Luminous Ventures recently announced its investment into Universal Quantum, a spin out from the University of Sussex building a universal quantum computer. At Luminous, we exist to back entrepreneurs and scientists striving to move society forwards and this investment encapsulates that thesis. Quantum technologies hold significant promise for society and the world since they are expected to unlock vast potential, hitherto not possible.

The team at Universal Quantum are building a general purpose quantum computer — that is, a computer leveraging quantum mechanics that can be used for general application rather than specific use cases. This is no mean feat — there are significant engineering and technical challenges in this endeavour. Key challenges are building a critical mass of qubits (quantum bits), lengthening coherence times and error correction (the prominence of the latter has been rising in prominence, as discussed in this article).

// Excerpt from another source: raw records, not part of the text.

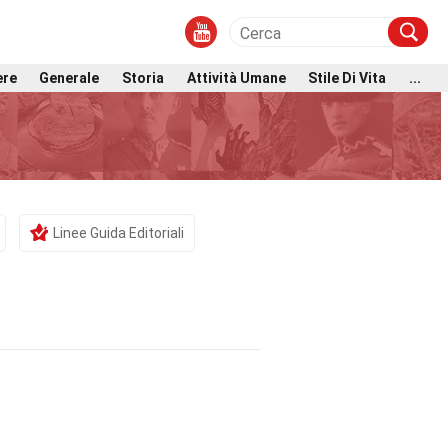
ere
Generale
Storia
Attività Umane
Stile Di Vita
...
Linee Guida Editoriali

There are a number of solutions to these problems and several architectures for quantum computers are being developed. Most of the leading efforts (Google, IBM, Rigetti) have focussed on superconducting. However, superconducting has its challenges, notably the requirement for near absolute zero temperatures (-243 degrees celsius), a susceptibility to noise, the short period for which the qubits can retain their quantum state and the limited gate connectivity to qubits.

As such, one competing architecture that has gained significant traction in recent years is the trapped ion architecture and it is on this that Professor Winfried Hensinger and Sebastian Weidt at Universal Quantum are working. Trapped ion involves the “trapping” of ions using magnetic fields, with the energy levels of their intrinsic spin forming the qubit.

Like all quantum computing architectures, one of the challenges for trapped ion architectures is their scalability and it is on this matter that the team at Universal Quantum have pioneered a blueprint for success. This method involves a modular approach which makes use of ion transport between different modules. Other companies employing trapped ion, such as IonQ, a spin-out of the University of Maryland, make use of laser driven single and multi qubit gates, whereas the approach at Universal Quantum employs global long wavelength radiation and locally applied magnetic fields. The advantage of this is that it avoids the need for a huge number of precisely aligned laser fields necessary for gate operation for a large scale quantum computing adopting the IonQ approach. The team’s paper on the subject can be found here.

Since the early work in this field by Richard Feynman and David Deutsch, significant research has been undertaken in both academia and by public institutions. During the last ten years, we have seen those efforts move to the private realm, with at least 52 private companies commercialising quantum technologies funded since 2012[1] and around $1.5 billion of investment into private companies since 2012, with just over half of this going into quantum computing companies[2]. The quantum computing companies with the biggest amounts raised include PsiQuantum, a Bristol university spin-out which has raised $279 million to build a quantum computer using photonics, Rigetti (superconducting) a Silicon Valley based company which has raised around $190 million and IonQ (trapped ion), which has raised $85 million. Larger corporates have also invested heavily — Google, IBM and Honeywell all have made big bets in the space, with Google even claiming quantum supremacy in late 2019, performing a calculation in 200 seconds that Google estimated would take the world’s most powerful supercomputer 10,000 years (notably refuted by IBM in a blogpost here).

Despite the significant funding and flurry of papers, the amounts invested pale into comparison with AI, with AI start-ups in the US alone raising nearly $20 billion in 2019.[3] Rewind to 2011 and the investment into AI was in the hundreds of millions, similar to where quantum is now. At Luminous, we see a similar trajectory for quantum technologies in the years to come and there are certainly a lot of parallels that can be drawn.

However, there is a significant challenge ahead: it is generally considered that universal quantum computers require a million qubits (hence the targets of Universal Quantum and PsiQuantum). Admittedly, quantum computers targeting more narrow tasks will not require that many qubits but, whichever way you look at, there is still a way to go since the highest number of qubits claimed by any quantum computing company is still less than 100[4] and that is even before any team has truly dealt with the stability and fidelity of those qubits.

Once quantum computers outperform classical computers, the market opportunity is significant. First, the market will be in industries with complicated simulation and optimisation requirements — life science, chemicals and energy distribution. This will trickle down to other areas. As with the development of supercomputing in the 1960s, 1970s and 1980s, the hardware players will be the early winners and, where trapped ion becomes the architecture of choice (as we believe it will), then significant value will accrue to the early holders of IP and know-how in that field. Thereafter the operating systems and software will emerge but, given the exploratory stage of the space, the true place to start is the very heart of the problem itself: the hardware.

Our investment in Universal Quantum is a bold bet and we couldn’t be happier and prouder to be partnering with the stellar team and to be at the ringside for what will surely be the most exciting technological development in the next decade.




[4] We ignore DWave for these purposes.